The Proposal

The Proposal

The suitor begged, “I offer myself to you as a blank slate – as raw clay – for you to mold into whatever you need me to become. I submit and surrender completely, if only you will accept and embrace me.”

His beloved turned away. He reached for her hands. He grasped them. He clasped them and kissed them.

“What?” he asked. “What more can I give you than myself as a blank page on which to write whatever poem or sketch whatever portrait you like?”

His beloved plucked her hands from his grasp and kisses.

She told him, “It is for you to mold yourself into the thing that any other will wish to accept. It is not my wish nor my obligation to mold you into either a snake or a songbird. That is your duty. It is your obligation to yourself and to God and to mankind. And not understanding this is a fatal flaw in your character – a flaw that I cannot forge out of you. Rather, one you must form out of yourself before offering yourself to another.”

“I could become anything,” he pleaded. “I could selfishly become whatever I wish. But I renounce my own desires and offer myself to become whatever you need me to be.”

“I would need you to be a man who wishes to be the agent of his own making.”

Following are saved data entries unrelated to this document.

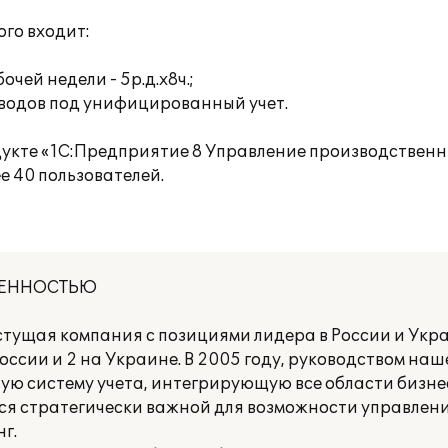
го входит:
чей недели - 5р.д.х8ч.;
аводов под унифицированный учет.
укте «1С:Предприятие 8 Управление производствен
 40 пользователей.
ВЕННОСТЬЮ
тущая компания с позициями лидера в России и Укр
оссии и 2 на Украине. В 2005 году, руководством на
ю систему учета, интегрирующую все области бизнес
ся стратегически важной для возможности управлени
г.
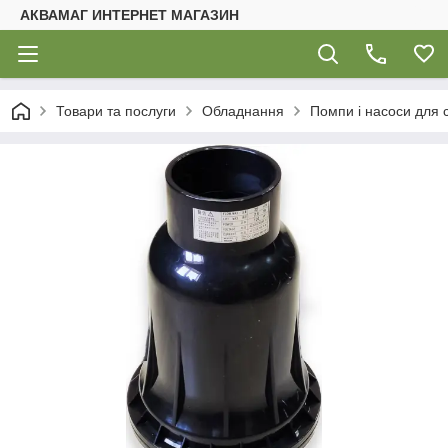
АКВАМАГ ИНТЕРНЕТ МАГАЗИН
Товари та послуги
Обладнання
Помпи і насоси для с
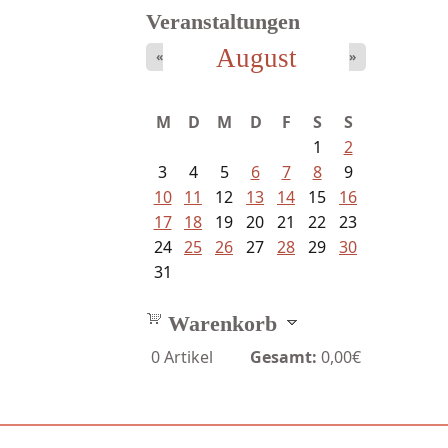
Veranstaltungen
August
«
»
Bartsch, Thomas - Erdrutsch der...
M
D
M
D
F
S
S
1
2
3
4
5
6
7
8
9
10
11
12
13
14
15
16
17
18
19
20
21
22
23
24
25
26
27
28
29
30
31
Warenkorb
0
Artikel
Gesamt:
0,00€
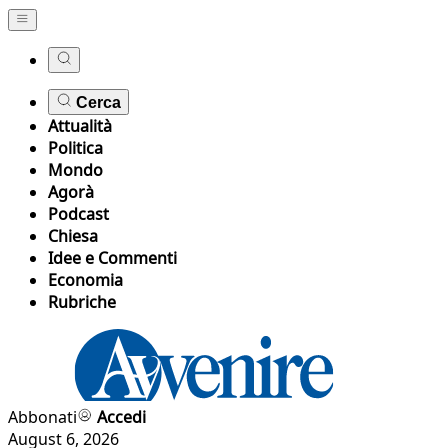
Cerca
Attualità
Politica
Mondo
Agorà
Podcast
Chiesa
Idee e Commenti
Economia
Rubriche
Abbonati
Accedi
August 6, 2026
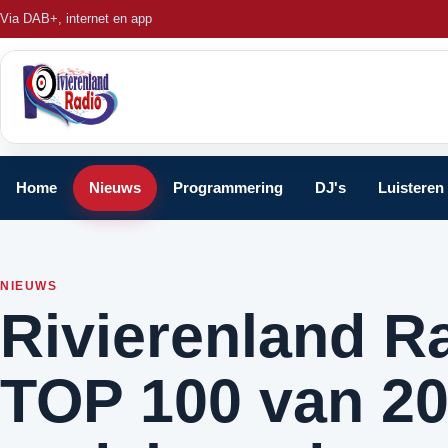
Via DAB+, internet en app
Home
Nieuws
Programmering
DJ's
Luisteren
NIEUWS
Rivierenland R
TOP 100 van 20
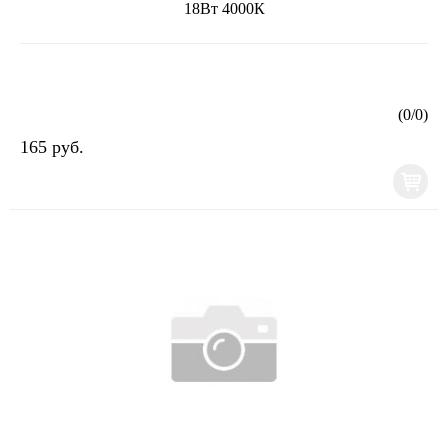
18Вт 4000К
(
0
/
0
)
165 руб.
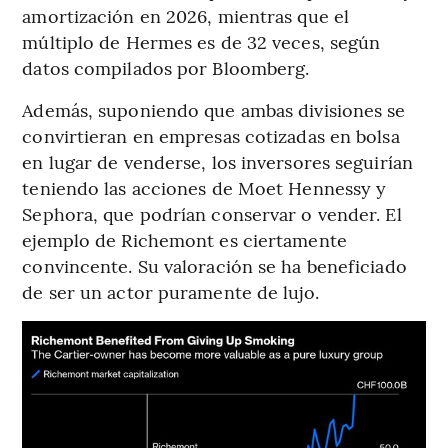
amortización en 2026, mientras que el
múltiplo de Hermes es de 32 veces, según
datos compilados por Bloomberg.
Además, suponiendo que ambas divisiones se
convirtieran en empresas cotizadas en bolsa
en lugar de venderse, los inversores seguirían
teniendo las acciones de Moet Hennessy y
Sephora, que podrían conservar o vender. El
ejemplo de Richemont es ciertamente
convincente. Su valoración se ha beneficiado
de ser un actor puramente de lujo.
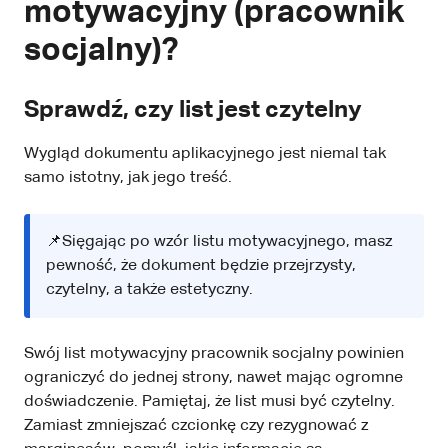
motywacyjny (pracownik
socjalny)?
Sprawdź, czy list jest czytelny
Wygląd dokumentu aplikacyjnego jest niemal tak
samo istotny, jak jego treść.
📌Sięgając po wzór listu motywacyjnego, masz
pewność, że dokument będzie przejrzysty,
czytelny, a także estetyczny.
Swój list motywacyjny pracownik socjalny powinien
ograniczyć do jednej strony, nawet mając ogromne
doświadczenie. Pamiętaj, że list musi być czytelny.
Zamiast zmniejszać czcionkę czy rezygnować z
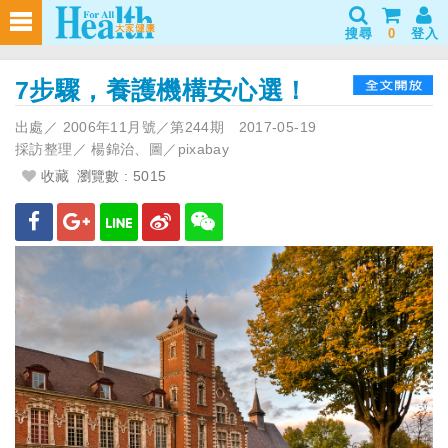
搜尋
0
登入
7步驟，養護機構安心選！
出處／
2006年11月號／第244期
2017-05-19
採訪整理／
楊錦治、圖／pixabay
收藏
瀏覽數 : 5015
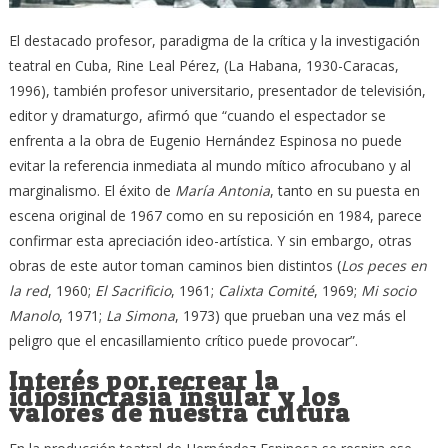
El destacado profesor, paradigma de la crítica y la investigación
teatral en Cuba, Rine Leal Pérez, (La Habana, 1930-Caracas,
1996), también profesor universitario, presentador de televisión,
editor y dramaturgo, afirmó que “cuando el espectador se
enfrenta a la obra de Eugenio Hernández Espinosa no puede
evitar la referencia inmediata al mundo mítico afrocubano y al
marginalismo. El éxito de
María Antonia
, tanto en su puesta en
escena original de 1967 como en su reposición en 1984, parece
confirmar esta apreciación ideo-artística. Y sin embargo, otras
obras de este autor toman caminos bien distintos (
Los peces en
la red
, 1960;
El Sacrificio
, 1961;
Calixta Comité
, 1969;
Mi socio
Manolo
, 1971;
La Simona
, 1973) que prueban una vez más el
peligro que el encasillamiento crítico puede provocar”.
Interés por recrear la
idiosincrasia insular y los
valores de nuestra cultura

She scoured his face for understanding, but none came from the dull visage he returned.

“For, by giving me the responsibility of your creation, it then becomes my failure when you turn out to be a snake instead of a songbird. That is a responsibility I will not accept. It is a responsibility that, in loving me, you would not wish to make mine.”

“Perhaps you are a far more selfish a creature than I imagined,” the suitor said. “For so callously discarding all that I’m offering. Perhaps you are selfish in imagining you deserve more.”

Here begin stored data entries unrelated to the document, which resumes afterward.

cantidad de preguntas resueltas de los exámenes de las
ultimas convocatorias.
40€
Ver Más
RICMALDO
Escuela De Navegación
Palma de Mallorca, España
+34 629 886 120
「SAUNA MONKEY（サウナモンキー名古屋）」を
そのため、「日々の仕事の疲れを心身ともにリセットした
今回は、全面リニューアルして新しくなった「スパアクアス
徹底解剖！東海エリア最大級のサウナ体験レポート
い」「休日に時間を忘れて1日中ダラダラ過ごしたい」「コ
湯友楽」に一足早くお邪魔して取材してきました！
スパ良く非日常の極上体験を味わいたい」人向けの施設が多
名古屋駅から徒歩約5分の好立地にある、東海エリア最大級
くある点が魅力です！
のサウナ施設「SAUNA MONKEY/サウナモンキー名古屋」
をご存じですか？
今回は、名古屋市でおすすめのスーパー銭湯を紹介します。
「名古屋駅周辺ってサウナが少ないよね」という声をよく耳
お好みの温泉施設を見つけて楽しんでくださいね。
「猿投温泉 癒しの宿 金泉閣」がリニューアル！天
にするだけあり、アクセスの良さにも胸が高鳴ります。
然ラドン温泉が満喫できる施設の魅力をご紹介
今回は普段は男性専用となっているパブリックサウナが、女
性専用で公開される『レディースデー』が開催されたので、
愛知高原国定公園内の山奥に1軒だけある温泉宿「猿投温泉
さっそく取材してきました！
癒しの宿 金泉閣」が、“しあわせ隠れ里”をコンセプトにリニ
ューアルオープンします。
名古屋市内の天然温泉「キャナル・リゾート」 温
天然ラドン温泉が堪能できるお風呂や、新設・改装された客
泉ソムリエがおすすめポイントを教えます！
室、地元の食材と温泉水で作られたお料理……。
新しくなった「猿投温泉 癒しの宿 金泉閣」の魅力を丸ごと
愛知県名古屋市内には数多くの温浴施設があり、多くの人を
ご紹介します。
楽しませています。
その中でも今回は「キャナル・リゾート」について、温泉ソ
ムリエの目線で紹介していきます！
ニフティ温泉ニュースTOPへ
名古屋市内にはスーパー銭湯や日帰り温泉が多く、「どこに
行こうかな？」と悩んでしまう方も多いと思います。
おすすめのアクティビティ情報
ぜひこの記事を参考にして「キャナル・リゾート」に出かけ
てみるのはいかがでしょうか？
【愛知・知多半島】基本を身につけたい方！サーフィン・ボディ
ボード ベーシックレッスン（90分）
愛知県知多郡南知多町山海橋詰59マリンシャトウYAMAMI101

“And perhaps you are more ruthless than I imagined,” she said. “More ruthless and cunning in still trying convincing me that my rejection of you is more about my wants and desires than it is about you and what you are. Or, shall I say, even more importantly, what you are not. For, as any man should understand, what I have laid before you is the truth. And any man of self-respect would wish to accept that and act upon it to become a better man. Not reject it and attempt to ease his conscience with the guile of a snake by turning the truth into lies that he spits like venom into the eyes of the deliverer of the truth.”

“You are calling me a dishonorable man? In light of all I have offered you, which is essentially the whole of my life and existence?”

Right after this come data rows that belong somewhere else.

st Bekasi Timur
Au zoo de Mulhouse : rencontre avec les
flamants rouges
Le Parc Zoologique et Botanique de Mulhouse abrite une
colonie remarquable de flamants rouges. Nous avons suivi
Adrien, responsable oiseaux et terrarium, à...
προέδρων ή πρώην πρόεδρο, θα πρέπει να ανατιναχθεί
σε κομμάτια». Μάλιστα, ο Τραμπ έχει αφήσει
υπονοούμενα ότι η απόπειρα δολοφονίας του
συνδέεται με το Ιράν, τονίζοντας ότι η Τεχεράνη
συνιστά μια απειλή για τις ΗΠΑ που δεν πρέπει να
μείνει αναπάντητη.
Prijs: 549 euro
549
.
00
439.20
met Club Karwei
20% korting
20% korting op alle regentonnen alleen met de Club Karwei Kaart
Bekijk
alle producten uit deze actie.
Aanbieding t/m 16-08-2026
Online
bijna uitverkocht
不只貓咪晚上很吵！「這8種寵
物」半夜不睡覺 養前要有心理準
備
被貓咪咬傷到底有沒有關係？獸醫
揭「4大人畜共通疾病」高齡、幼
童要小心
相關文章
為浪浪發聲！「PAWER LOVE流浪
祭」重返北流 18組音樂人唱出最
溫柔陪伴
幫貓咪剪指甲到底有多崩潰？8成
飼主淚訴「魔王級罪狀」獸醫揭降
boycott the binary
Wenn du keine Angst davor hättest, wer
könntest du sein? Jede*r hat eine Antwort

“I should think so,” his beloved said. “I should think you are a dishonorable man, regardless of how you wrap or scent your gift.”

Her suiter stood.

“I am repulsed,” he said. “And to think, I had imagined you to be a kindly woman. While here you are, calling me a scoundrel.”

“It is not only I calling you a scoundrel,” she said. “It is the truth of things that calls you a scoundrel too.”

Her suitor stormed out, disgraced.

His beloved sighed and thanked her savior for the danger she just cleared.